GROWING up is never easy — though daunting, the journey of finding one’s sense of self, one’s place in the world, while negotiating the pressures and choices that will ultimately define adulthood, is an inevitable rite of passage for every child. While millions of Pakistani children today are growing up stripped of their right to education and the chance of a brighter future, for those lucky to be in school, the possibilities an education affords them are mired in the pervasive tendency of parents and teachers to inflict mental and physical abuse on them. Two years since a teenage boy sustained severe physical and mental injuries after being assaulted by his schoolteacher at Cadet College Larkana shocked the nation, the legislative action and behavioural change our society ought to have undertaken has yet to come. Meanwhile, more students continue to suffer in unimaginable ways.
On Tuesday, an eight-year-old girl in Multan succumbed to her injuries after allegedly being tortured in the madressah she was enrolled in. A young boy in Karachi died under similar circumstances this January. In May, a video clip showing students of Cadet College Mastung being beaten en masse provoked widespread outrage. Yet these (and many more) incidents disappear from our collective consciousness almost as quickly as they do from our news cycles. There are other insidious ways in which students are traumatised, such as through the inordinate pressure to excel academically no matter the cost, including the devastating psychological damage to young minds. This week in Chitral, three students attempted suicide on the day their Intermediate exam results were announced. The educational experience is supposed to be about exploring and expanding one’s horizons and critical thinking, about learning to confront success and failure with grace and resilience — not about being berated into blind obeisance or, appallingly, beaten to death. A society that condones corporal punishment, instead of cultivating the well-being of its children, is one that is dooming the next generation to failure.

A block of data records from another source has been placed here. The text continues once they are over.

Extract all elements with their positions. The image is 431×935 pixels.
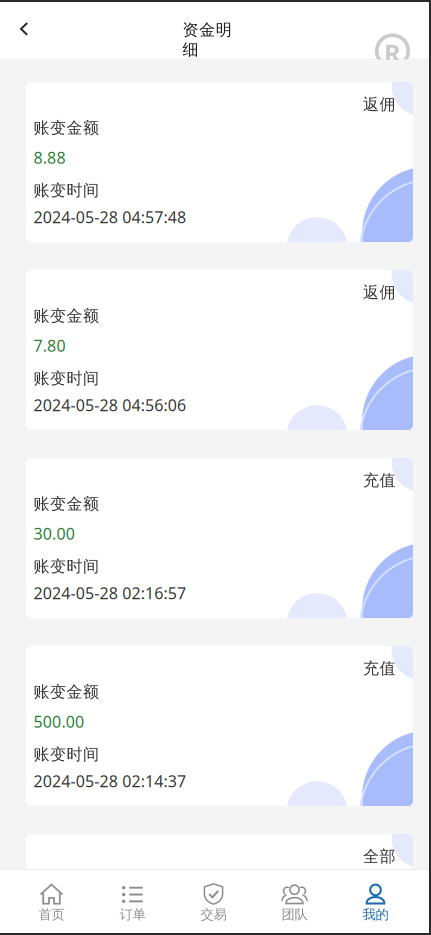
staticText: 充值 xyxy=(363,471,396,490)
staticText: 账变时间 xyxy=(34,369,99,388)
button[interactable]: 充值 xyxy=(26,458,413,618)
staticText: 账变金额 xyxy=(34,306,99,326)
button[interactable]: 团队 xyxy=(254,871,335,935)
button[interactable]: 充值 xyxy=(26,646,413,806)
staticText: 30.00 xyxy=(34,523,75,544)
staticText: 首页 xyxy=(38,906,64,923)
staticText: 7.80 xyxy=(34,335,65,356)
staticText: 返佣 xyxy=(363,283,396,302)
staticText: 团队 xyxy=(282,906,308,923)
staticText: 账变时间 xyxy=(34,557,99,576)
staticText: 我的 xyxy=(362,906,388,923)
staticText: 账变时间 xyxy=(34,181,99,200)
button[interactable]: 订单 xyxy=(92,871,173,935)
button[interactable]: 返佣 xyxy=(26,270,413,430)
button[interactable]: 首页 xyxy=(11,871,92,935)
button[interactable]: 全部 xyxy=(26,834,413,935)
staticText: 账变金额 xyxy=(34,118,99,138)
staticText: 返佣 xyxy=(363,95,396,114)
staticText: R xyxy=(384,36,401,70)
staticText: 订单 xyxy=(120,906,146,923)
staticText: 账变金额 xyxy=(34,494,99,514)
staticText: 2024-05-28 02:16:57 xyxy=(34,582,186,604)
staticText: 交易 xyxy=(200,906,226,923)
button[interactable]: Back xyxy=(2,7,46,51)
staticText: 2024-05-28 02:14:37 xyxy=(34,770,186,792)
button[interactable]: 我的 xyxy=(335,871,416,935)
staticText: 账变金额 xyxy=(34,682,99,702)
staticText: 2024-05-28 04:56:06 xyxy=(34,394,186,416)
staticText: 账变时间 xyxy=(34,745,99,764)
staticText: 资金明细 xyxy=(182,20,248,40)
staticText: 500.00 xyxy=(34,711,84,732)
staticText: 充值 xyxy=(363,659,396,678)
staticText: 全部 xyxy=(363,847,396,866)
staticText: 账变金额 xyxy=(34,870,99,890)
button[interactable]: 返佣 xyxy=(26,82,413,242)
staticText: 8.88 xyxy=(34,147,65,168)
button[interactable]: 交易 xyxy=(173,871,254,935)
staticText: 100.00 xyxy=(34,899,84,920)
staticText: 2024-05-28 04:57:48 xyxy=(34,206,186,228)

Published in Dawn, August 9th, 2018
Comments (3) Closed
its a pity that these students feel this pressure at such a young age. These are parents who put the pressure on them only down the line many of the girls do not even work...but end up being educated housewives...is it worth it.
Thank you . I spent my life as a teacher in Pakistan and most of it in the UK. During my years of teaching in England many of the changes occurred. The corporal punishment was made illegal . many doubted its usefulness but teachers welcomed it and used caring strategies to help the difficult students. Schools are much better places now though teaching is the most difficult and rewarding profession. One of my grand daughter is a police Cadet and the course she has to do is eye openers to me even after living the England most of my life. Police officers are called officers, but their action and behaviour is the best example of service. They are occasionally spat upon ,kicked, and verbally abused but they never lose their cool and strictly do a professional job they are there to do.
Pakistan has very old ancient Educational system, where they are incompetent and unqualified teachers, archaic method of teaching,, draconian rules, which subjects poor students to maltreatment and torture.